→ **ASSIGNED TASK**:
Output a faithful copy of the entries, every picture removed.

+===+

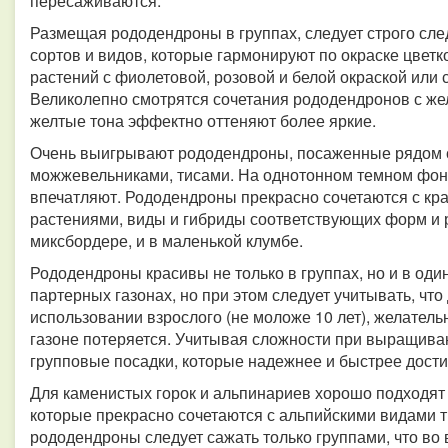
пересаживаются.
Размещая рододендроны в группах, следует строго след
сортов и видов, которые гармонируют по окраске цвет
растений с фиолетовой, розовой и белой окраской или
Великолепно смотрятся сочетания рододендронов с жел
желтые тона эффектно оттеняют более яркие.
Очень выигрывают рододендроны, посаженные рядом с 
можжевельниками, тисами. На однотонном темном фон
впечатляют. Рододендроны прекрасно сочетаются с к
растениями, виды и гибриды соответствующих форм и 
миксбордере, и в маленькой клумбе.
Рододендроны красивы не только в группах, но и в од
партерных газонах, но при этом следует учитывать, ч
использовании взрослого (не моложе 10 лет), желательн
газоне потеряется. Учитывая сложности при выращива
групповые посадки, которые надежнее и быстрее дости
Для каменистых горок и альпинариев хорошо подходят
которые прекрасно сочетаются с альпийскими видами т
рододендроны следует сажать только группами, что во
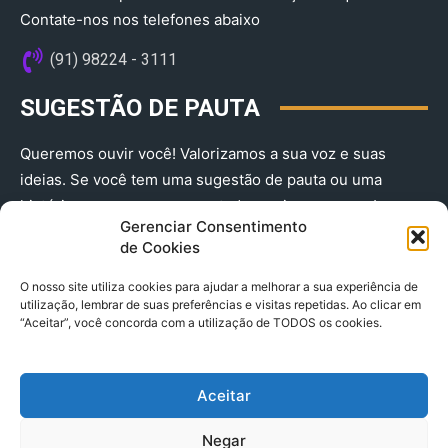
Contate-nos nos telefones abaixo
(91) 98224 - 3111
SUGESTÃO DE PAUTA
Queremos ouvir você! Valorizamos a sua voz e suas
ideias. Se você tem uma sugestão de pauta ou uma
história que merece ser contada, envie-nos agora!
Gerenciar Consentimento
(91) 98224 - 3111
de Cookies
O nosso site utiliza cookies para ajudar a melhorar a sua experiência de
utilização, lembrar de suas preferências e visitas repetidas. Ao clicar em
“Aceitar”, você concorda com a utilização de TODOS os cookies.
Aceitar
© 2025 A Província do Pará CNPJ: 04.901.141/0001-36 End .
Negar
Trav. Quintino Bocaiuva 2301, Ed. Rogério Fernandez – Sala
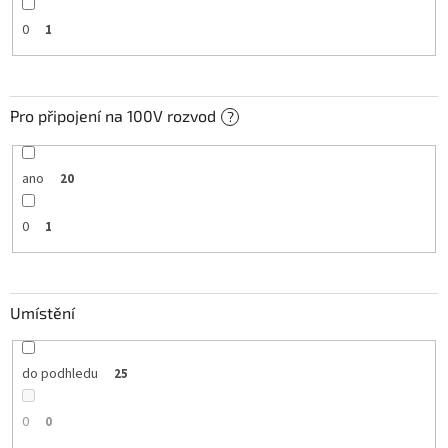
0
1
Pro připojení na 100V rozvod
?
ano
20
0
1
Umístění
do podhledu
25
0
0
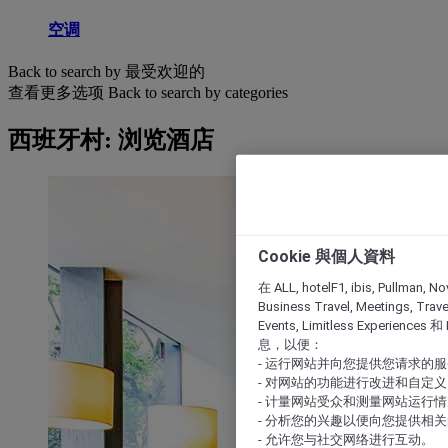
空调
Back to search by 最受欢迎的
查看更多选项
Back to search by categories
西班牙村: 浏览酒店
Cookie 與個人資料
在 ALL, hotelF1, ibis, Pullman, No
Business Travel, Meetings, Travel
Events, Limitless Experience
息，以便：
- 运行网站并向您提供您请求的
- 对网站的功能进行改进和自定义
- 计量网站受众和测量网站运行
- 分析您的兴趣以便向您提供相
- 允许您与社交网络进行互动。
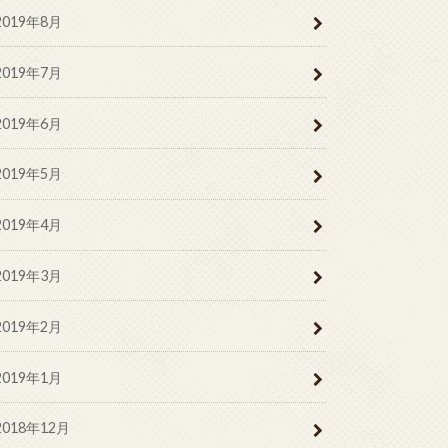
2019年8月
2019年7月
2019年6月
2019年5月
2019年4月
2019年3月
2019年2月
2019年1月
2018年12月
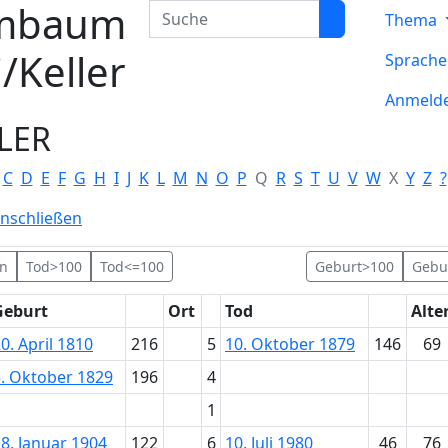
mbaum
Suche
Thema
/Keller
Sprach
Anmeld
LER
C
D
E
F
G
H
I
J
K
L
M
N
O
P
Q
R
S
T
U
V
W
X
Y
Z
?
inschließen
en
Tod>100
Tod<=100
Geburt>100
Gebu
Geburt
Ort
Tod
Alte
0. April 1810
216
5
10. Oktober 1879
146
69
5. Oktober 1829
196
4
1
8. Januar 1904
122
6
10. Juli 1980
46
76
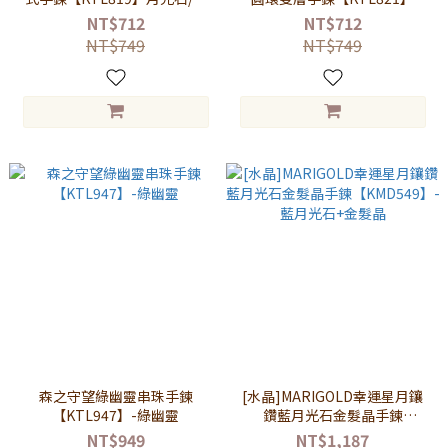
髮晶/海藍寶/粉水晶/草莓晶/紫
NT$712
NT$712
水晶
NT$749
NT$749
森之守望綠幽靈串珠手鍊
[水晶]MARIGOLD幸運星月鑲
【KTL947】-綠幽靈
鑽藍月光石金髮晶手鍊
【KMD549】-藍月光石+金髮晶
NT$949
NT$1,187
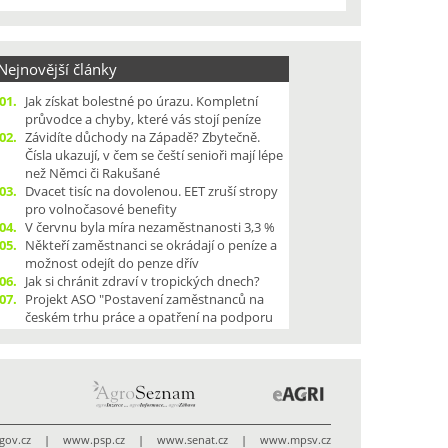
ejnovější články
01.
Jak získat bolestné po úrazu. Kompletní
průvodce a chyby, které vás stojí peníze
02.
Závidíte důchody na Západě? Zbytečně.
Čísla ukazují, v čem se čeští senioři mají lépe
než Němci či Rakušané
03.
Dvacet tisíc na dovolenou. EET zruší stropy
pro volnočasové benefity
04.
V červnu byla míra nezaměstnanosti 3,3 %
05.
Někteří zaměstnanci se okrádají o peníze a
možnost odejít do penze dřív
06.
Jak si chránit zdraví v tropických dnech?
07.
Projekt ASO "Postavení zaměstnanců na
českém trhu práce a opatření na podporu
kolektivního vyjednávání", dle § 320a písm.
a) zákona č. 262/2006 Sb., zákoníku práce,
08.
Sklizeň základních obilovin letos klesne,
odhaduje ČSÚ
.gov.cz
|
www.psp.cz
|
www.senat.cz
|
www.mpsv.cz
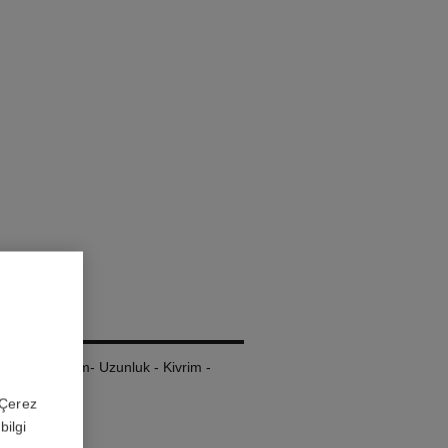
LURE
Maskara: Haci̇m- Uzunluk - Kivrim -
 'Çerez
bilgi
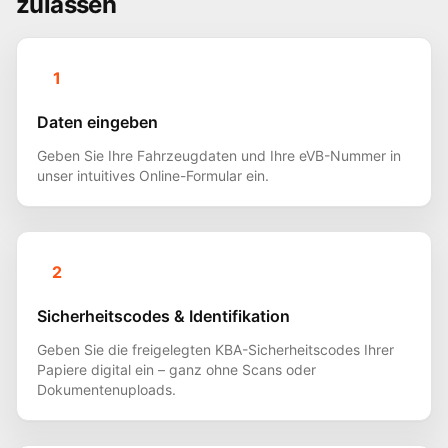
zulassen
1
Daten eingeben
Geben Sie Ihre Fahrzeugdaten und Ihre eVB-Nummer in
unser intuitives Online-Formular ein.
2
Sicherheitscodes & Identifikation
Geben Sie die freigelegten KBA-Sicherheitscodes Ihrer
Papiere digital ein – ganz ohne Scans oder
Dokumentenuploads.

+===+

→ **ANSWER FOR THE TASK**:
пересаживаются.
Размещая рододендроны в группах, следует строго след
сортов и видов, которые гармонируют по окраске цвет
растений с фиолетовой, розовой и белой окраской или
Великолепно смотрятся сочетания рододендронов с жел
желтые тона эффектно оттеняют более яркие.
Очень выигрывают рододендроны, посаженные рядом с 
можжевельниками, тисами. На однотонном темном фон
впечатляют. Рододендроны прекрасно сочетаются с к
растениями, виды и гибриды соответствующих форм и 
миксбордере, и в маленькой клумбе.
Рододендроны красивы не только в группах, но и в од
партерных газонах, но при этом следует учитывать, ч
использовании взрослого (не моложе 10 лет), желательн
газоне потеряется. Учитывая сложности при выращива
групповые посадки, которые надежнее и быстрее дости
Для каменистых горок и альпинариев хорошо подходят
которые прекрасно сочетаются с альпийскими видами т
рододендроны следует сажать только группами, что во
Contate-nos nos telefones abaixo
(91) 98224 - 3111
SUGESTÃO DE PAUTA
Queremos ouvir você! Valorizamos a sua voz e suas
ideias. Se você tem uma sugestão de pauta ou uma
história que merece ser contada, envie-nos agora!
Gerenciar Consentimento
(91) 98224 - 3111
de Cookies
O nosso site utiliza cookies para ajudar a melhorar a sua experiência de
utilização, lembrar de suas preferências e visitas repetidas. Ao clicar em
“Aceitar”, você concorda com a utilização de TODOS os cookies.
Aceitar
© 2025 A Província do Pará CNPJ: 04.901.141/0001-36 End .
Negar
Trav. Quintino Bocaiuva 2301, Ed. Rogério Fernandez – Sala
0
1
Pro připojení na 100V rozvod
?
ano
20
0
1
Umístění
do podhledu
25
0
0
空调
Back to search by 最受欢迎的
查看更多选项
Back to search by categories
西班牙村: 浏览酒店
Cookie 與個人資料
在 ALL, hotelF1, ibis, Pullman, No
Business Travel, Meetings, Travel
Events, Limitless Experience
息，以便：
- 运行网站并向您提供您请求的
- 对网站的功能进行改进和自定义
- 计量网站受众和测量网站运行
- 分析您的兴趣以便向您提供相
- 允许您与社交网络进行互动。
2019年8月
2019年7月
2019年6月
2019年5月
2019年4月
2019年3月
2019年2月
2019年1月
2018年12月
mbaum
Suche
Thema
/Keller
Sprach
Anmeld
LER
C
D
E
F
G
H
I
J
K
L
M
N
O
P
Q
R
S
T
U
V
W
X
Y
Z
?
inschließen
en
Tod>100
Tod<=100
Geburt>100
Gebu
Geburt
Ort
Tod
Alte
0. April 1810
216
5
10. Oktober 1879
146
69
5. Oktober 1829
196
4
1
8. Januar 1904
122
6
10. Juli 1980
46
76
髮晶/海藍寶/粉水晶/草莓晶/紫
NT$712
NT$712
水晶
NT$749
NT$749
森之守望綠幽靈串珠手鍊
[水晶]MARIGOLD幸運星月鑲
【KTL947】-綠幽靈
鑽藍月光石金髮晶手鍊
【KMD549】-藍月光石+金髮晶
NT$949
NT$1,187
ejnovější články
01.
Jak získat bolestné po úrazu. Kompletní
průvodce a chyby, které vás stojí peníze
02.
Závidíte důchody na Západě? Zbytečně.
Čísla ukazují, v čem se čeští senioři mají lépe
než Němci či Rakušané
03.
Dvacet tisíc na dovolenou. EET zruší stropy
pro volnočasové benefity
04.
V červnu byla míra nezaměstnanosti 3,3 %
05.
Někteří zaměstnanci se okrádají o peníze a
možnost odejít do penze dřív
06.
Jak si chránit zdraví v tropických dnech?
07.
Projekt ASO "Postavení zaměstnanců na
českém trhu práce a opatření na podporu
kolektivního vyjednávání", dle § 320a písm.
a) zákona č. 262/2006 Sb., zákoníku práce,
08.
Sklizeň základních obilovin letos klesne,
odhaduje ČSÚ
.gov.cz
|
www.psp.cz
|
www.senat.cz
|
www.mpsv.cz
LURE
Maskara: Haci̇m- Uzunluk - Kivrim -
 'Çerez
bilgi
zulassen
1
Daten eingeben
Geben Sie Ihre Fahrzeugdaten und Ihre eVB-Nummer in
unser intuitives Online-Formular ein.
2
Sicherheitscodes & Identifikation
Geben Sie die freigelegten KBA-Sicherheitscodes Ihrer
Papiere digital ein – ganz ohne Scans oder
Dokumentenuploads.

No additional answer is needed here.